# Move if you live near this



## txdyna65 (Aug 21, 2006)

BEFORE

LAUNCH 4/14/08

AFTER

Any Questions, see below, poor bastage has no idea

*DC# 0307 3330 0001 1078 3502*


----------



## SmokeyJoe (Oct 3, 2006)

*Wow... Virginia is about to go Bye Bye!!!!* :r


----------



## rwhit37 (Mar 3, 2008)

I know someone that lives in VA.


Hit em hard!


----------



## bobarian (Oct 1, 2007)

Woohoo!!! Darn good thing I bought a lot of West Virginia land, now its all beach!:r :gn


----------



## chippewastud79 (Sep 18, 2007)

Damn, thats a lot of ammo to take out an entire state :tu


----------



## freakygar (Dec 13, 2007)

Kenny is a mad man.

Who used to live in VA????????

Hummmmmmmmm


Al


----------



## massphatness (Jan 4, 2008)

That's reVOLTing!


----------



## stearns-cl (Feb 27, 2008)

good thing im getting out of here soon, don't want to be around when this stuff goes down

stearns


----------



## Aladdin Sane (Aug 25, 2006)

Lookout :gn :gn


----------



## txdyna65 (Aug 21, 2006)

bobarian said:


> Woohoo!!! Darn good thing I bought a lot of West Virginia land, now its all beach!:r :gn


Hey I wanna come herf at the new beachouse when the fallout goes away :r



chippewastud79 said:


> Damn, thats a lot of ammo to take out an entire state :tu


Nah just one big nuke


----------



## volfan (Jul 15, 2006)

nice job, kenny. 

someone is going to feel this one.

scottie


----------



## TripleF (May 16, 2007)

Daaaang Kenny................that's serious. Someone's in for a butt whoopin' TEXAS style!! 

Go Kenny!! :cb


----------



## malinois1 (Feb 17, 2008)

massphatness said:


> That's reVOLTing!


:tpd::tpd::bn I agree!!! :r:r:r Poor Mikey! Hahahaha! txdyna65 another honoray cajun bomber? :r:mn:gn


----------



## txdyna65 (Aug 21, 2006)

I dont mind bombing you cajuns too  Just ask Joel :r

Oh that wasnt what you meant :ss


----------



## kvm (Sep 7, 2005)

Now that looks serious. My condolences to the family.


----------



## Puffin Fresh (Nov 1, 2006)

Hmmm... boonedoggle might be going bye bye.


----------



## SD Beerman (Feb 13, 2006)

That stuff just leads to more annihilation....:hn


----------



## shilala (Feb 1, 2008)

I can't wait to see this.
Kenny's Old School. :tu


----------



## MarkinCA (Jun 13, 2007)

Guess we'll be needn' a new state soon huh?:ss


----------



## Mr.Maduro (Aug 2, 2006)

It was nice knowing you.... :r


----------



## Mark C (Sep 19, 2007)

Wow. Y'all really got something against Virginia, first Volt gets pummeled repeatedly for a week and now this?

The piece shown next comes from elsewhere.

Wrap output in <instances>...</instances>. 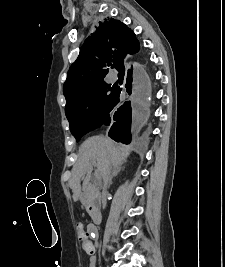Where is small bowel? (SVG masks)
I'll return each mask as SVG.
<instances>
[{"label": "small bowel", "instance_id": "small-bowel-1", "mask_svg": "<svg viewBox=\"0 0 225 267\" xmlns=\"http://www.w3.org/2000/svg\"><path fill=\"white\" fill-rule=\"evenodd\" d=\"M83 232H84V234L86 235V237H87V239H88V242H89L90 245H91V249H90V251H86V252H87L90 256H93L94 253H95V248H94V246H93V244H92V242H91L90 235H91V236L95 235L96 229H95L94 226L89 225V226L87 227V230H86V231L83 230ZM78 235H79V240L81 241V239H80V237H81V232H79Z\"/></svg>", "mask_w": 225, "mask_h": 267}]
</instances>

I guess that's ok though, make a new habitat for MD blue crabs!


----------



## EMSinTraining (Feb 23, 2007)

Do I have time to call my parents and have them evacuate?


----------



## Kidrock387 (Nov 26, 2006)

kvm said:


> Now that looks serious. My condolences to the family.


:tpd::hn


----------



## txdyna65 (Aug 21, 2006)

EMSinTraining said:


> Do I have time to call my parents and have them evacuate?


Too late, missile left Texas this morning


----------



## taltos (Feb 28, 2006)

Sorry to see Quantico destroyed.


----------



## BarneyBandMan (Mar 29, 2007)

I'll miss Virginia. She still believes in Santa Claus :ss


----------



## jmcrawf1 (May 2, 2007)

txdyna65 said:


> I dont mind bombing you cajuns too  Just ask Joel :r
> 
> Oh that wasnt what you meant :ss


Kenny scares me.

That is all :chk


----------



## Papichulo (Jan 21, 2007)

This is awesome. I better stay away from VA for a while.:cb


----------



## malinois1 (Feb 17, 2008)

Your item was delivered at 11:40 AM on April 16, 2008 in ASHBURN, VA 20147. 

Can't wait to see the destruction!! :ss


----------



## MarkinCA (Jun 13, 2007)

I heard emergency vehicles were now enroute to the location of impact...What's left that is...:ss


----------



## Aladdin Sane (Aug 25, 2006)

This one might just be a fatality.....Kenny don't F around :gn

Whoever you are may God be with you....and....CONGRATS! :ss


----------



## txdyna65 (Aug 21, 2006)

It landed today 

http://www.clubstogie.com/vb/showthread.php?t=151069

Im sure it will take him awhile to recoup from this one :r


----------